[Opening Data extracts section]
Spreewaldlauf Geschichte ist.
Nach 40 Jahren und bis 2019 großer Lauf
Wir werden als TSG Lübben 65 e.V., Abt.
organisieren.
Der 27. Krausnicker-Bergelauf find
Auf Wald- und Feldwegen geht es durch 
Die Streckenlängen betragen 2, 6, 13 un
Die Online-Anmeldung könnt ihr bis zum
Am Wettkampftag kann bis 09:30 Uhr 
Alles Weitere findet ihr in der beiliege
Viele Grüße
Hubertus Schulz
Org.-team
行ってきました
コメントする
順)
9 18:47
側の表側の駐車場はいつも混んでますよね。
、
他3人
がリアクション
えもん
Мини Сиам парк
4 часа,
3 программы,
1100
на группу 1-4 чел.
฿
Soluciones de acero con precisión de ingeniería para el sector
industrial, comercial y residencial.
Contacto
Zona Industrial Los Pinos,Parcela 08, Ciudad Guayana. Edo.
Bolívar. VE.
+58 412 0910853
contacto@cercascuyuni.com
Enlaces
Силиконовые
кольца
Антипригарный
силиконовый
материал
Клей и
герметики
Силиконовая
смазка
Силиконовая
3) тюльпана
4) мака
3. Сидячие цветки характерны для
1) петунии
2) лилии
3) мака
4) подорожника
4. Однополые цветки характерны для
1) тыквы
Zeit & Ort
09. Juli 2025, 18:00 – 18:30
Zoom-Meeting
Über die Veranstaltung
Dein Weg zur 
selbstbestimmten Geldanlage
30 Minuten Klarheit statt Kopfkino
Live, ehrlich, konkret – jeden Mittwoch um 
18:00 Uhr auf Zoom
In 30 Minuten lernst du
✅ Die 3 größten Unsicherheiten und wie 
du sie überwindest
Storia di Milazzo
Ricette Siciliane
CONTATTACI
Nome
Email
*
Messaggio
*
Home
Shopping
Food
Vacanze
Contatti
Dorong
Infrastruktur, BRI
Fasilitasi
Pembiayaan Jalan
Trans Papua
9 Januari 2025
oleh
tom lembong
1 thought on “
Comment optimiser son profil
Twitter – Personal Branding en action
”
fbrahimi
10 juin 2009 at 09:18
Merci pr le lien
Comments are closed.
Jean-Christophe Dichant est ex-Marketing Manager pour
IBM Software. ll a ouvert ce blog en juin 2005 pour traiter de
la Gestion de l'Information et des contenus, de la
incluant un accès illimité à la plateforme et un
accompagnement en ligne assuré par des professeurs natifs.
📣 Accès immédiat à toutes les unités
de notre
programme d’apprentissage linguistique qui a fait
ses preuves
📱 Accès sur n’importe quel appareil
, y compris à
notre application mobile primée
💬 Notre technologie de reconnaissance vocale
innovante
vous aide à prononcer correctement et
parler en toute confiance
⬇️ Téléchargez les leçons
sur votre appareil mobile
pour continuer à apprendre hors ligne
[Closing Data extracts section]
- Problem
Write out, word for word, the lines from the one containing "Merci pr le lien" through the end of the records, with no other lines.

- Exercise solution
Merci pr le lien
Comments are closed.
Jean-Christophe Dichant est ex-Marketing Manager pour
IBM Software. ll a ouvert ce blog en juin 2005 pour traiter de
la Gestion de l'Information et des contenus, de la
incluant un accès illimité à la plateforme et un
accompagnement en ligne assuré par des professeurs natifs.
📣 Accès immédiat à toutes les unités
de notre
programme d’apprentissage linguistique qui a fait
ses preuves
📱 Accès sur n’importe quel appareil
, y compris à
notre application mobile primée
💬 Notre technologie de reconnaissance vocale
innovante
vous aide à prononcer correctement et
parler en toute confiance
⬇️ Téléchargez les leçons
sur votre appareil mobile
pour continuer à apprendre hors ligne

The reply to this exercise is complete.